=== Exercise ===
Write out each entry below exactly; the images do not belong in your copy.

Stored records
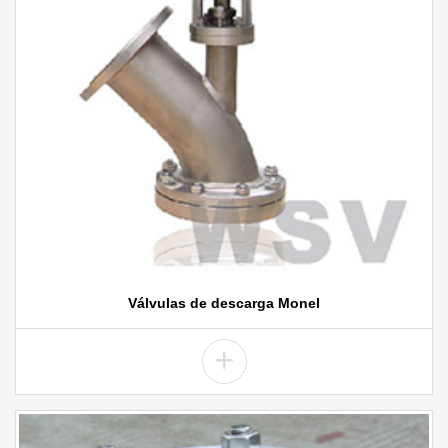
Válvulas de descarga Monel
+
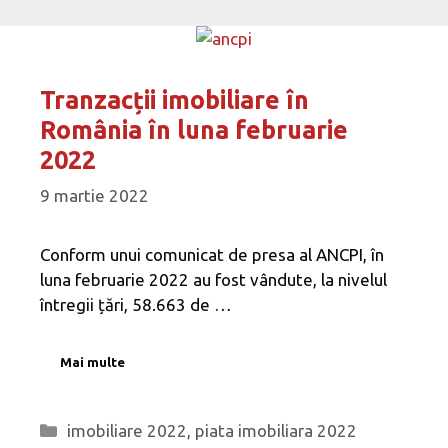
Tranzacții imobiliare în
România în luna februarie
2022
9 martie 2022
Conform unui comunicat de presa al ANCPI, în
luna februarie 2022 au fost vândute, la nivelul
întregii țări, 58.663 de …
Mai multe
Categorii
imobiliare 2022
,
piata imobiliara 2022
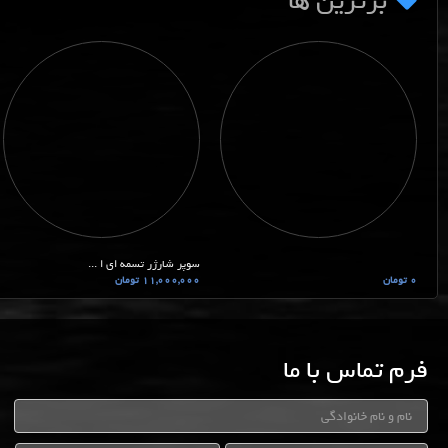
برترین ها
سوپر شارژر تسمه ای ا ...
0 تومان
11,000,000 تومان
فرم تماس با ما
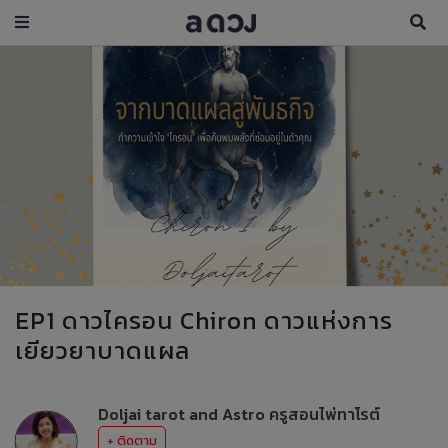
EP1 ดาวไครอน Chiron ดาวแห่งการ
เยียวยาบาดแผล
Doljai tarot and Astro ครูสอนไพ่ทาโรต์
+ ติดตาม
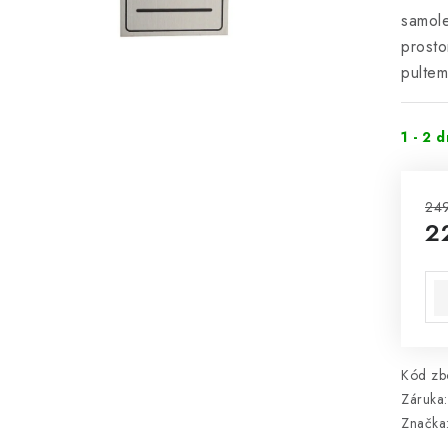
samole
prosto
pultem
1 - 2 
24
2
Mě
Kód zbo
Záruka
:
Značka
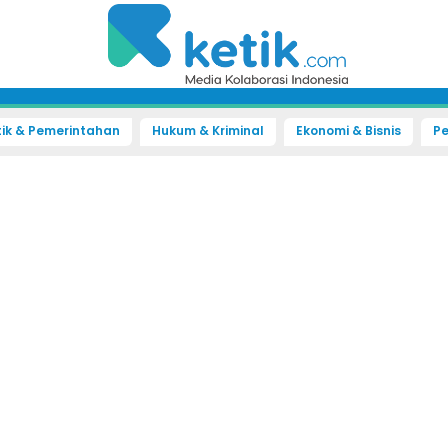
tik & Pemerintahan
Hukum & Kriminal
Ekonomi & Bisnis
Pe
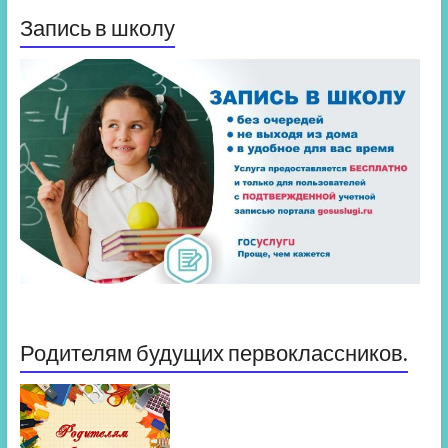
Запись в школу
Родителям будущих первоклассников.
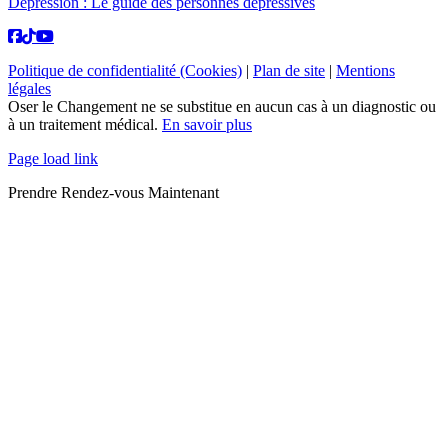
Dépression : Le guide des personnes dépressives
Politique de confidentialité (Cookies)
|
Plan de site
|
Mentions
légales
Oser le Changement ne se substitue en aucun cas à un diagnostic ou
à un traitement médical.
En savoir plus
Page load link
Prendre Rendez-vous Maintenant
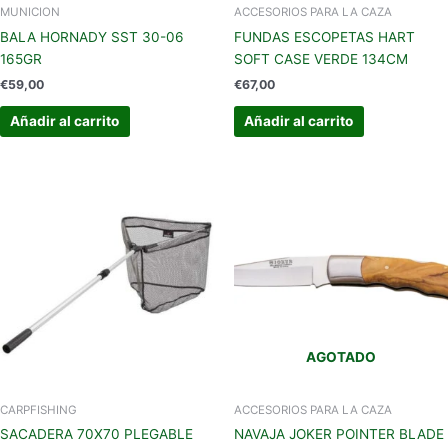
MUNICION
ACCESORIOS PARA LA CAZA
BALA HORNADY SST 30-06
FUNDAS ESCOPETAS HART
165GR
SOFT CASE VERDE 134CM
€
59,00
€
67,00
Añadir al carrito
Añadir al carrito
AGOTADO
CARPFISHING
ACCESORIOS PARA LA CAZA
SACADERA 70X70 PLEGABLE
NAVAJA JOKER POINTER BLADE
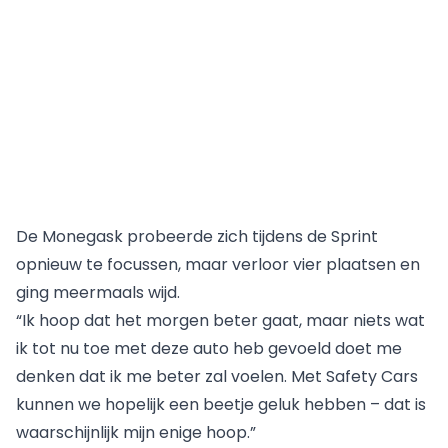
De Monegask probeerde zich tijdens de Sprint
opnieuw te focussen, maar verloor vier plaatsen en
ging meermaals wijd.
“Ik hoop dat het morgen beter gaat, maar niets wat
ik tot nu toe met deze auto heb gevoeld doet me
denken dat ik me beter zal voelen. Met Safety Cars
kunnen we hopelijk een beetje geluk hebben – dat is
waarschijnlijk mijn enige hoop.”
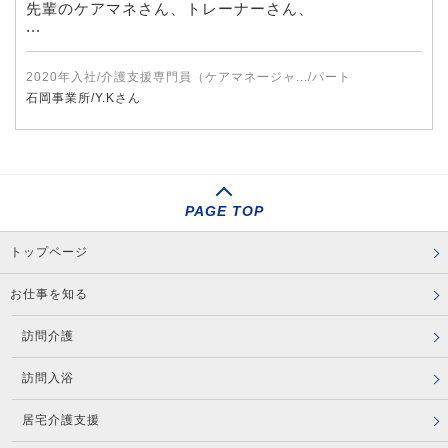
先輩のケアマネさん、トレーナーさん、
...
2020年入社/介護支援専門員（ケアマネージャ.../パート
石岡事業所/Y.Kさん
PAGE TOP
トップページ
お仕事を知る
訪問介護
訪問入浴
居宅介護支援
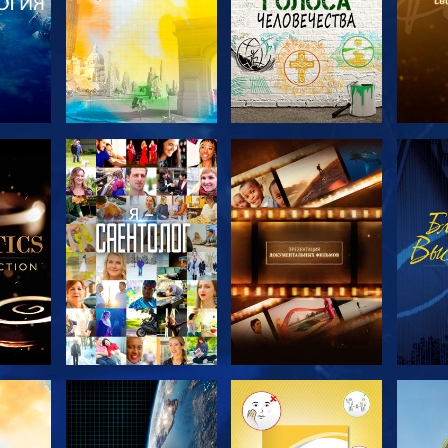
ТЬ
СМОТРЕТЬ
СМОТРЕТЬ
С
ЧИ
ПЕРЕДАЧИ
ПЕРЕДАЧИ
П
ТЬ
СМОТРЕТЬ
СМОТРЕТЬ
С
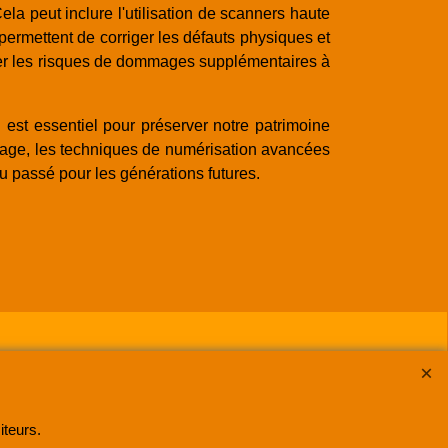
a peut inclure l'utilisation de scanners haute
 permettent de corriger les défauts physiques et
iser les risques de dommages supplémentaires à
est essentiel pour préserver notre patrimoine
image, les techniques de numérisation avancées
u passé pour les générations futures.
533500030 RCS Lille
.
iteurs.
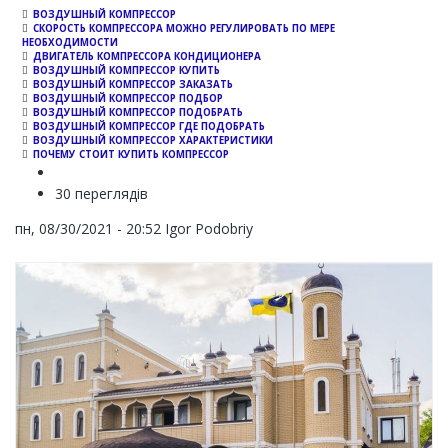
ВОЗДУШНЫЙ КОМПРЕССОР
СКОРОСТЬ КОМПРЕССОРА МОЖНО РЕГУЛИРОВАТЬ ПО МЕРЕ
НЕОБХОДИМОСТИ
ДВИГАТЕЛЬ КОМПРЕССОРА КОНДИЦИОНЕРА
ВОЗДУШНЫЙ КОМПРЕССОР КУПИТЬ
ВОЗДУШНЫЙ КОМПРЕССОР ЗАКАЗАТЬ
ВОЗДУШНЫЙ КОМПРЕССОР ПОДБОР
ВОЗДУШНЫЙ КОМПРЕССОР ПОДОБРАТЬ
ВОЗДУШНЫЙ КОМПРЕССОР ГДЕ ПОДОБРАТЬ
ВОЗДУШНЫЙ КОМПРЕССОР ХАРАКТЕРИСТИКИ
ПОЧЕМУ СТОИТ КУПИТЬ КОМПРЕССОР
30 переглядів
пн, 08/30/2021 - 20:52
Igor Podobriy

=== Finished task ===
Válvulas de descarga Monel
+
Tranzacții imobiliare în
România în luna februarie
2022
9 martie 2022
Conform unui comunicat de presa al ANCPI, în
luna februarie 2022 au fost vândute, la nivelul
întregii țări, 58.663 de …
Mai multe
Categorii
imobiliare 2022
,
piata imobiliara 2022
برترین ها
سوپر شارژر تسمه ای ا ...
0 تومان
11,000,000 تومان
فرم تماس با ما
EP1 ดาวไครอน Chiron ดาวแห่งการ
เยียวยาบาดแผล
Doljai tarot and Astro ครูสอนไพ่ทาโรต์
+ ติดตาม
samole
prosto
pultem
1 - 2 
24
2
Mě
Kód zbo
Záruka
:
Značka
tik & Pemerintahan
Hukum & Kriminal
Ekonomi & Bisnis
Pe
Запись в школу
Родителям будущих первоклассников.
Dépression : Le guide des personnes dépressives
Politique de confidentialité (Cookies)
|
Plan de site
|
Mentions
légales
Oser le Changement ne se substitue en aucun cas à un diagnostic ou
à un traitement médical.
En savoir plus
Page load link
Prendre Rendez-vous Maintenant
MUNICION
ACCESORIOS PARA LA CAZA
BALA HORNADY SST 30-06
FUNDAS ESCOPETAS HART
165GR
SOFT CASE VERDE 134CM
€
59,00
€
67,00
Añadir al carrito
Añadir al carrito
AGOTADO
CARPFISHING
ACCESORIOS PARA LA CAZA
SACADERA 70X70 PLEGABLE
NAVAJA JOKER POINTER BLADE
De Monegask probeerde zich tijdens de Sprint
opnieuw te focussen, maar verloor vier plaatsen en
ging meermaals wijd.
“Ik hoop dat het morgen beter gaat, maar niets wat
ik tot nu toe met deze auto heb gevoeld doet me
denken dat ik me beter zal voelen. Met Safety Cars
kunnen we hopelijk een beetje geluk hebben – dat is
waarschijnlijk mijn enige hoop.”
先輩のケアマネさん、トレーナーさん、
...
2020年入社/介護支援専門員（ケアマネージャ.../パート
石岡事業所/Y.Kさん
PAGE TOP
トップページ
お仕事を知る
訪問介護
訪問入浴
居宅介護支援
ТЬ
СМОТРЕТЬ
СМОТРЕТЬ
С
ЧИ
ПЕРЕДАЧИ
ПЕРЕДАЧИ
П
ТЬ
СМОТРЕТЬ
СМОТРЕТЬ
С
a peut inclure l'utilisation de scanners haute
 permettent de corriger les défauts physiques et
iser les risques de dommages supplémentaires à
est essentiel pour préserver notre patrimoine
image, les techniques de numérisation avancées
u passé pour les générations futures.
533500030 RCS Lille
.
iteurs.
ВОЗДУШНЫЙ КОМПРЕССОР
СКОРОСТЬ КОМПРЕССОРА МОЖНО РЕГУЛИРОВАТЬ ПО МЕРЕ
НЕОБХОДИМОСТИ
ДВИГАТЕЛЬ КОМПРЕССОРА КОНДИЦИОНЕРА
ВОЗДУШНЫЙ КОМПРЕССОР КУПИТЬ
ВОЗДУШНЫЙ КОМПРЕССОР ЗАКАЗАТЬ
ВОЗДУШНЫЙ КОМПРЕССОР ПОДБОР
ВОЗДУШНЫЙ КОМПРЕССОР ПОДОБРАТЬ
ВОЗДУШНЫЙ КОМПРЕССОР ГДЕ ПОДОБРАТЬ
ВОЗДУШНЫЙ КОМПРЕССОР ХАРАКТЕРИСТИКИ
ПОЧЕМУ СТОИТ КУПИТЬ КОМПРЕССОР
30 переглядів
пн, 08/30/2021 - 20:52
Igor Podobriy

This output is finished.